> [Exercise instructions]
Lines to return, exactly: from the line with "Front Center Armrest w/Storage" to the line with "I consult assorted" in the entries below, both included.

> [Input for this task]
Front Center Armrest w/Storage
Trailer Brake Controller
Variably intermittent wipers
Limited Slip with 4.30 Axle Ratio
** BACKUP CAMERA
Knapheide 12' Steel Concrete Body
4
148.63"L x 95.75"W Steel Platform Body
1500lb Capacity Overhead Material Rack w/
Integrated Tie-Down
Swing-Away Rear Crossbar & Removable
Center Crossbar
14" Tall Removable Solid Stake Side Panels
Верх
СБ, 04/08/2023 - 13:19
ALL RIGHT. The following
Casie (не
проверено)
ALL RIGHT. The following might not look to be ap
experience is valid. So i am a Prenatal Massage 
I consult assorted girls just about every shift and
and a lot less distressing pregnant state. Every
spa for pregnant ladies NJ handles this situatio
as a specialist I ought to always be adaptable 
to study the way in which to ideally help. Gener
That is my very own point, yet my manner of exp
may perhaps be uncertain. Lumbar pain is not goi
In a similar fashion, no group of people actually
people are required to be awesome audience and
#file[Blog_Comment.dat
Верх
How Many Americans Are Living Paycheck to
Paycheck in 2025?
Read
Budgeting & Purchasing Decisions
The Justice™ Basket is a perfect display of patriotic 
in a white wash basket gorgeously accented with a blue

...

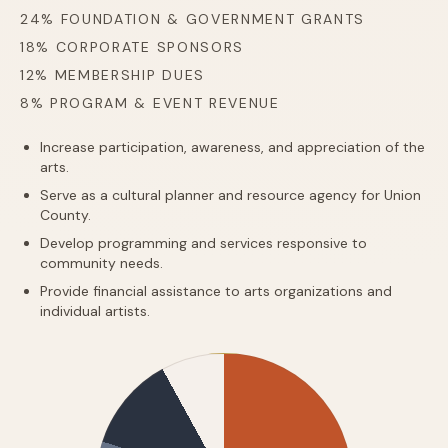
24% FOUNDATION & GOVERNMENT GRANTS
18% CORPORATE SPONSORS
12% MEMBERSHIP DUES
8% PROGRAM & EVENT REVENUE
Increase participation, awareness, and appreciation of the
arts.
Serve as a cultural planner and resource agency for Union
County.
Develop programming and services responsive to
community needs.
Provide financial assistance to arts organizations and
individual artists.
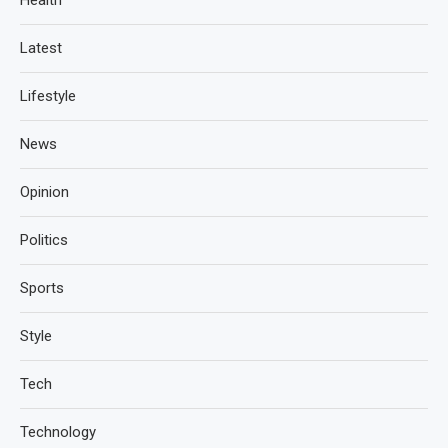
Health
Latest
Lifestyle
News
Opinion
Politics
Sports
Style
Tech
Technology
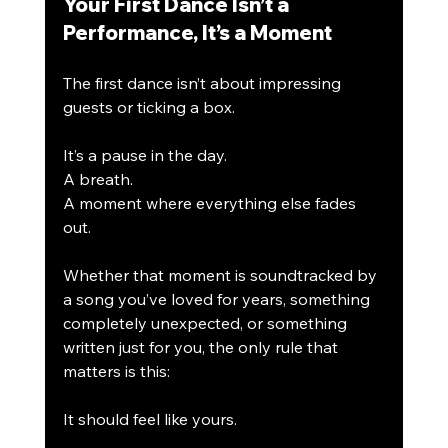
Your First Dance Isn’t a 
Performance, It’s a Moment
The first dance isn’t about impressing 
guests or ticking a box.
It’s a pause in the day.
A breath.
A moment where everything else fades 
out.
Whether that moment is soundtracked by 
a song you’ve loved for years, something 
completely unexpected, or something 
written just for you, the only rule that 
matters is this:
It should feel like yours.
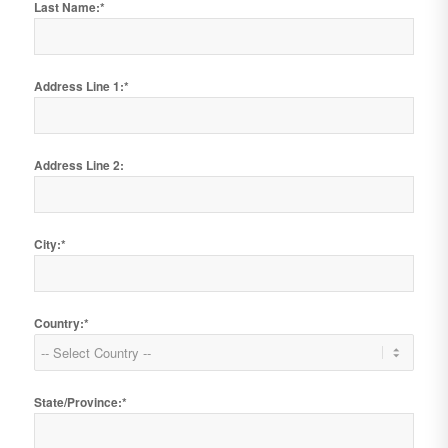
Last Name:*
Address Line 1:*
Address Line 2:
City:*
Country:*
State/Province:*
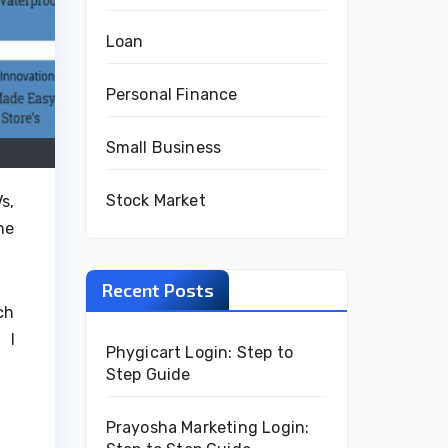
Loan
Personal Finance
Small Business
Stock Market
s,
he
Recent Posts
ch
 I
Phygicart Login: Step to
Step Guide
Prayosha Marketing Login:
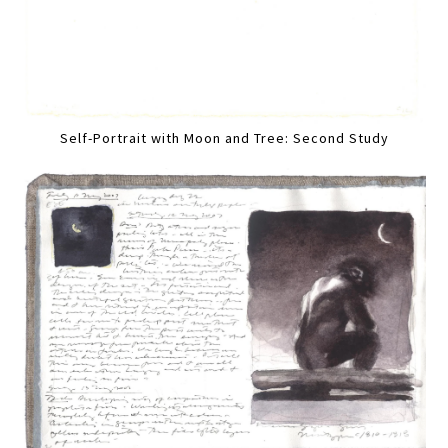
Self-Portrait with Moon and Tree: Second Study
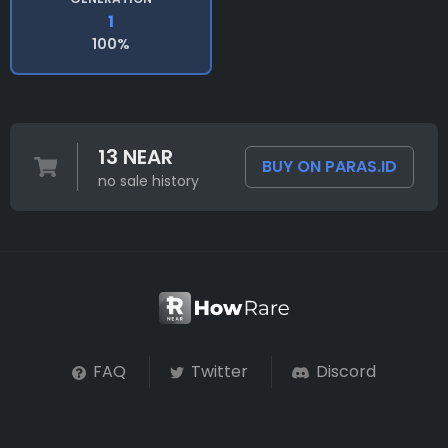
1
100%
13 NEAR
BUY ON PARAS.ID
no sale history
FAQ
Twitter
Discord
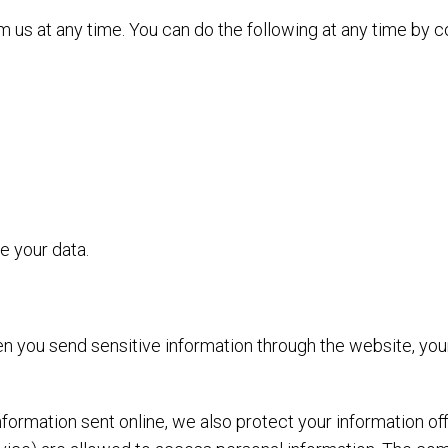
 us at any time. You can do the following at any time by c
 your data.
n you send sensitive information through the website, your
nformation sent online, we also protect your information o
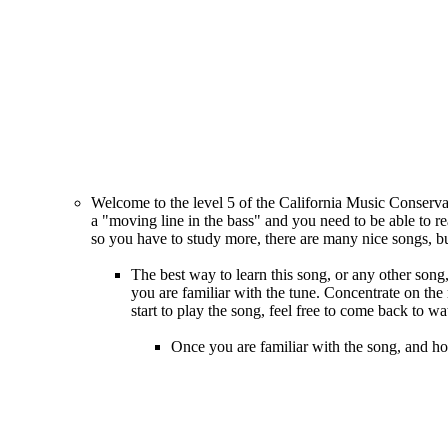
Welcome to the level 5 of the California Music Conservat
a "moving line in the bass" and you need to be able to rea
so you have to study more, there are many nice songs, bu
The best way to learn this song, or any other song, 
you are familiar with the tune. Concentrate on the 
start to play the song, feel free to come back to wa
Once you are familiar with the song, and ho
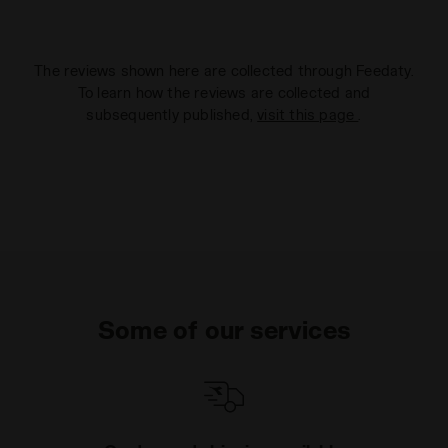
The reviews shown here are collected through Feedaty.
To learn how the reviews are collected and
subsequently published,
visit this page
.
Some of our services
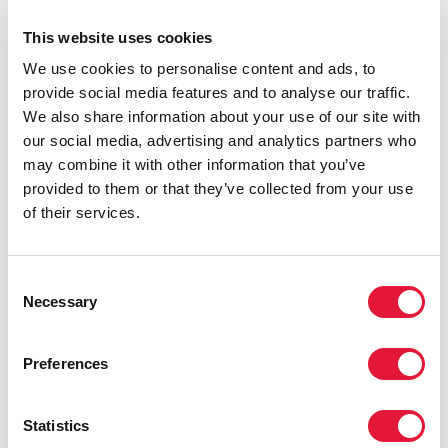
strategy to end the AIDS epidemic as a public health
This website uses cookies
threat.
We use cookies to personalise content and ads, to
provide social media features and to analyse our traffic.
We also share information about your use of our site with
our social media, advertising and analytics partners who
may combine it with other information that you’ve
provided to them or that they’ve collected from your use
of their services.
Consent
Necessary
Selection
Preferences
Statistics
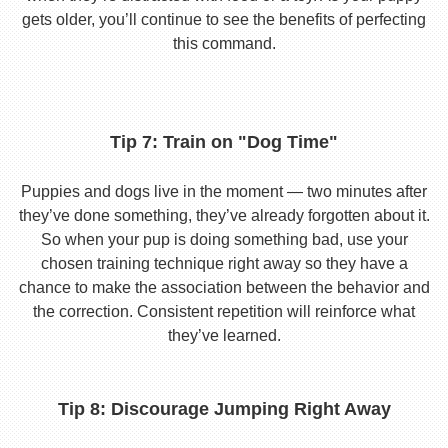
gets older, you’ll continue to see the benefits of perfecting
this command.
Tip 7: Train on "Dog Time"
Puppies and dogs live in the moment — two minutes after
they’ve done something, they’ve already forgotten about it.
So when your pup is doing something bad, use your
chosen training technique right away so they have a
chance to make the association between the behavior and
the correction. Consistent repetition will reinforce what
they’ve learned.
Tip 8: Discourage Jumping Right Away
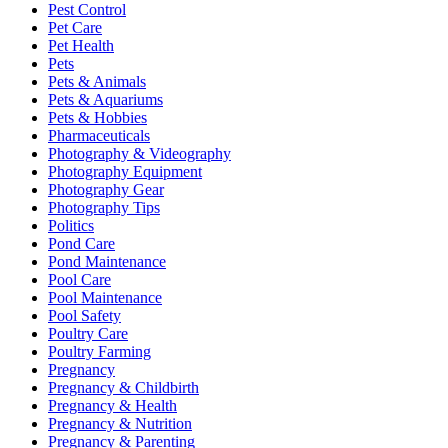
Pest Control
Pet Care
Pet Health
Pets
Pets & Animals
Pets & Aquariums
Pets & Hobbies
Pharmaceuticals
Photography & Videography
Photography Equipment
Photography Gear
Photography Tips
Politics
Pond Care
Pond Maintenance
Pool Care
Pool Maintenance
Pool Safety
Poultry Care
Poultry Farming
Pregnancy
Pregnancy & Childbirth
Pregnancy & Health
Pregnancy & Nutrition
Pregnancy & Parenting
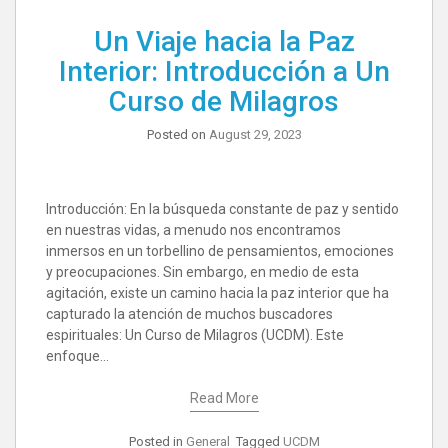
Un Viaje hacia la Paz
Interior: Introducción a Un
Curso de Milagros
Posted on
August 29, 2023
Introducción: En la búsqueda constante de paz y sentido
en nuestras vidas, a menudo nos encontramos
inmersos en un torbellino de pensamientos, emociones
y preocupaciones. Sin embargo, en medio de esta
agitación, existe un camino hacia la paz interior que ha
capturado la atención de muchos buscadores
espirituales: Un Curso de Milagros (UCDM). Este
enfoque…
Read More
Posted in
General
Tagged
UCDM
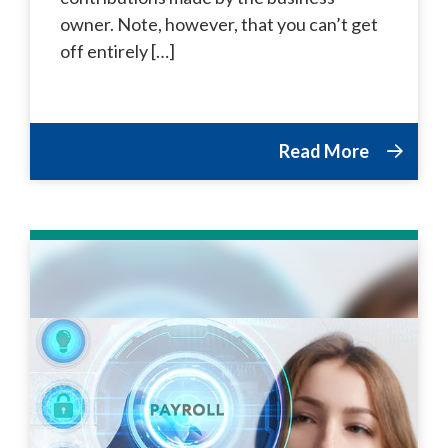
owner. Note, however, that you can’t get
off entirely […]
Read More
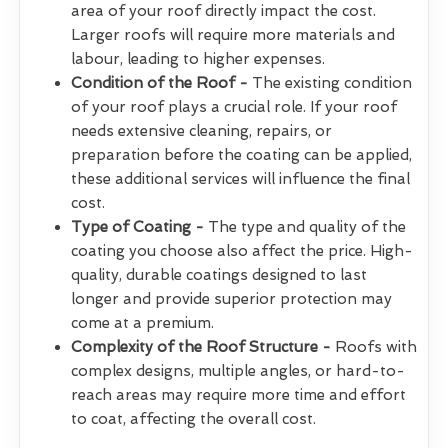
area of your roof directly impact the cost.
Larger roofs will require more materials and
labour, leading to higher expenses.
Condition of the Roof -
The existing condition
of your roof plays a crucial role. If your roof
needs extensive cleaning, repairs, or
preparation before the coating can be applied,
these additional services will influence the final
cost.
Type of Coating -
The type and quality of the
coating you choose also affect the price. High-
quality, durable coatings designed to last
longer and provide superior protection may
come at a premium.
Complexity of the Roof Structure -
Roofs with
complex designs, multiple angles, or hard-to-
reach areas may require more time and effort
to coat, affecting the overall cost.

* * *

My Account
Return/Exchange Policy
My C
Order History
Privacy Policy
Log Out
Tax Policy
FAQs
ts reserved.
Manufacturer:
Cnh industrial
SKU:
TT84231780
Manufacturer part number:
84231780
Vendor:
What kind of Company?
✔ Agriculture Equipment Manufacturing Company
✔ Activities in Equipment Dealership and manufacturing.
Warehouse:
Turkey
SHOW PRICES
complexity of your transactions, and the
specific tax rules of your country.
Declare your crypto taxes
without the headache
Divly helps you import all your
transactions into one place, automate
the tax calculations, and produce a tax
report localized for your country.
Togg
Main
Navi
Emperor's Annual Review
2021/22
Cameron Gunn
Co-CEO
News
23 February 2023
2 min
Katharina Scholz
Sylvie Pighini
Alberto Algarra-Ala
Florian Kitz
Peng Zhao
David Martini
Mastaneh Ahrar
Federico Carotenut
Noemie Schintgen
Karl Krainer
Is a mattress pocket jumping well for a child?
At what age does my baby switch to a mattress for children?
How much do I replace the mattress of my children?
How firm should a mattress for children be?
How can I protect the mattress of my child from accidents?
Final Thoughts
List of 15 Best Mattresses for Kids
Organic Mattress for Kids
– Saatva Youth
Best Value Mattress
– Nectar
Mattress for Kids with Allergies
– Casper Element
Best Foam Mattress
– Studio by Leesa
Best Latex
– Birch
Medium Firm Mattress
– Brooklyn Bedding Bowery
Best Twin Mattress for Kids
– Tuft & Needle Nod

> [Exercise output]
Front Center Armrest w/Storage
Trailer Brake Controller
Variably intermittent wipers
Limited Slip with 4.30 Axle Ratio
** BACKUP CAMERA
Knapheide 12' Steel Concrete Body
4
148.63"L x 95.75"W Steel Platform Body
1500lb Capacity Overhead Material Rack w/
Integrated Tie-Down
Swing-Away Rear Crossbar & Removable
Center Crossbar
14" Tall Removable Solid Stake Side Panels
Верх
СБ, 04/08/2023 - 13:19
ALL RIGHT. The following
Casie (не
проверено)
ALL RIGHT. The following might not look to be ap
experience is valid. So i am a Prenatal Massage 
I consult assorted girls just about every shift and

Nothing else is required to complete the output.